Stored data entries:
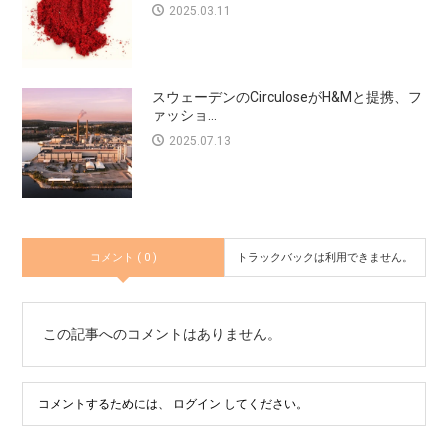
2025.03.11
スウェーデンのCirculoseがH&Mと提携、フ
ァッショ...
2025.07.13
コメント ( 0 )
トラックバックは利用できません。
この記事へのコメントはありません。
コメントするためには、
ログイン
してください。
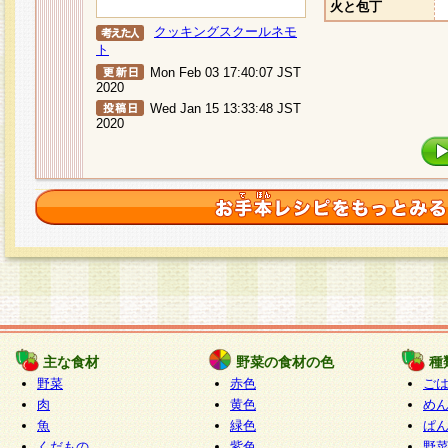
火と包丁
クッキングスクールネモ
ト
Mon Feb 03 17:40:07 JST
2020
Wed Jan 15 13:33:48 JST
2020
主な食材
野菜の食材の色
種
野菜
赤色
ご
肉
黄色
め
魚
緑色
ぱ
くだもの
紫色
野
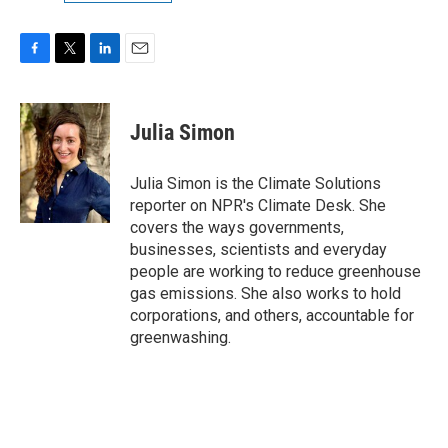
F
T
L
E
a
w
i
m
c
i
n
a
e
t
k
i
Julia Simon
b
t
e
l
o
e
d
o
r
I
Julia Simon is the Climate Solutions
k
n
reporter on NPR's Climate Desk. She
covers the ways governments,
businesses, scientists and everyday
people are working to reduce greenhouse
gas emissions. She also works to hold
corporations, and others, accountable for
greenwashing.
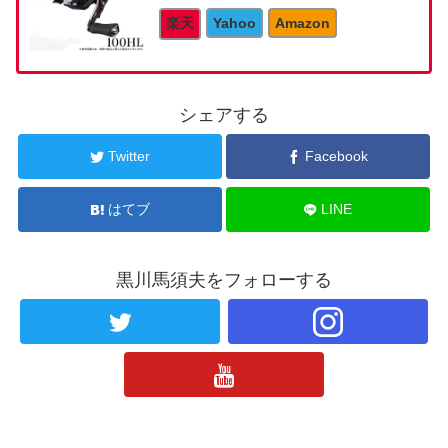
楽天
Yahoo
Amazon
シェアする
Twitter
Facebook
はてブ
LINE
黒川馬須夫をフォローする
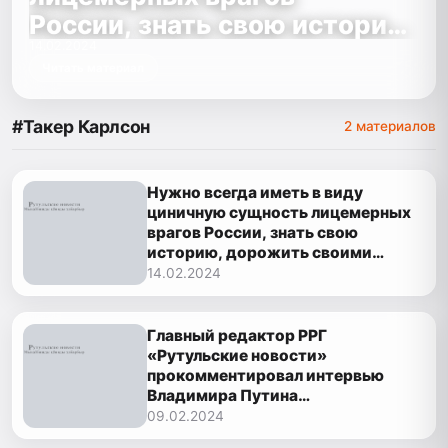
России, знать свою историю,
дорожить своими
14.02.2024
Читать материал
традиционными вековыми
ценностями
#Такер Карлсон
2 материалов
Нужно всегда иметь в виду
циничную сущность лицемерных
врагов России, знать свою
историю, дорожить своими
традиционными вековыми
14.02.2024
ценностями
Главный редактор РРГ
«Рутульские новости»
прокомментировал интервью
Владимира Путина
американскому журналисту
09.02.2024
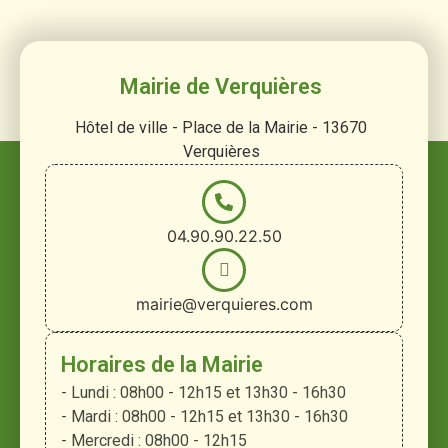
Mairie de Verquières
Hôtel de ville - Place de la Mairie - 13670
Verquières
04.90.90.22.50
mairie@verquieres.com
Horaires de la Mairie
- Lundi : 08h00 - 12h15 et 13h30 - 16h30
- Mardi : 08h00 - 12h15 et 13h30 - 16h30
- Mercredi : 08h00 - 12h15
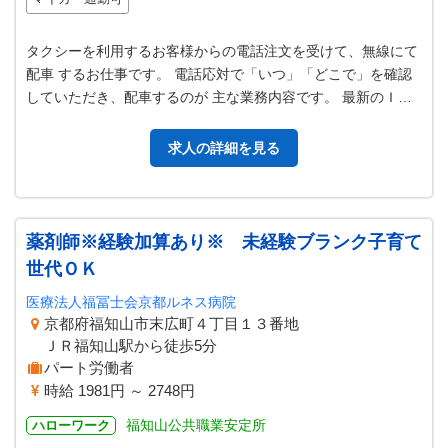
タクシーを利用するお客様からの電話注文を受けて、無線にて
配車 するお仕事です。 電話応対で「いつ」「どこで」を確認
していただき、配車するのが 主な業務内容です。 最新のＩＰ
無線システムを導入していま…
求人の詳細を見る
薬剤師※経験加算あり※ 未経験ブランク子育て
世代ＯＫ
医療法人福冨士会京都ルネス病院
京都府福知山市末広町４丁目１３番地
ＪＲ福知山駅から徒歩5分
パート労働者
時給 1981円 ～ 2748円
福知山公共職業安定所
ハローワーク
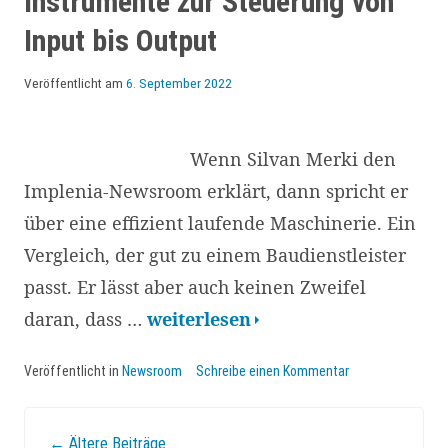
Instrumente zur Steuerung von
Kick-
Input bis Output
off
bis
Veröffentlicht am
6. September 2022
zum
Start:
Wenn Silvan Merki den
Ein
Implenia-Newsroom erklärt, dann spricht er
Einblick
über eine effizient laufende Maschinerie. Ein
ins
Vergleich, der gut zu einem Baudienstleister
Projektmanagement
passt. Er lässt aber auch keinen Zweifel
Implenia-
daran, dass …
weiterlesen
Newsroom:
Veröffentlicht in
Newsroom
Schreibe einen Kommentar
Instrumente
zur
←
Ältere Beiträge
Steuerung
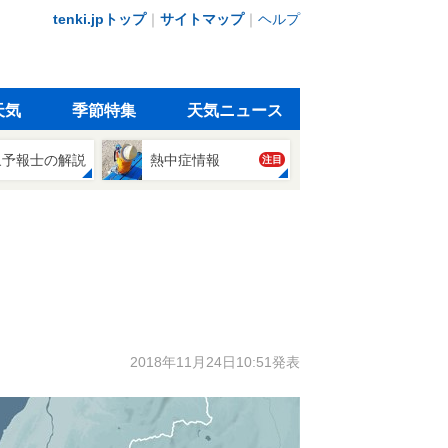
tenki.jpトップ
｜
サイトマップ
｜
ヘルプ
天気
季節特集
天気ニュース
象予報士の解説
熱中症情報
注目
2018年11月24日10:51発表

Brief: Leave out the images and write out the lines above exactly, from the one with "この記事へのコメントはありません。" up to and including the one with "黒川馬須夫をフォローする".

Response to the task:
この記事へのコメントはありません。
コメントするためには、
ログイン
してください。
火と包丁
クッキングスクールネモ
ト
Mon Feb 03 17:40:07 JST
2020
Wed Jan 15 13:33:48 JST
2020
主な食材
野菜の食材の色
種
野菜
赤色
ご
肉
黄色
め
魚
緑色
ぱ
くだもの
紫色
野
F
T
L
E
a
w
i
m
c
i
n
a
e
t
k
i
Julia Simon
b
t
e
l
o
e
d
o
r
I
Julia Simon is the Climate Solutions
k
n
reporter on NPR's Climate Desk. She
covers the ways governments,
businesses, scientists and everyday
people are working to reduce greenhouse
gas emissions. She also works to hold
corporations, and others, accountable for
greenwashing.
楽天
Yahoo
Amazon
シェアする
Twitter
Facebook
はてブ
LINE
黒川馬須夫をフォローする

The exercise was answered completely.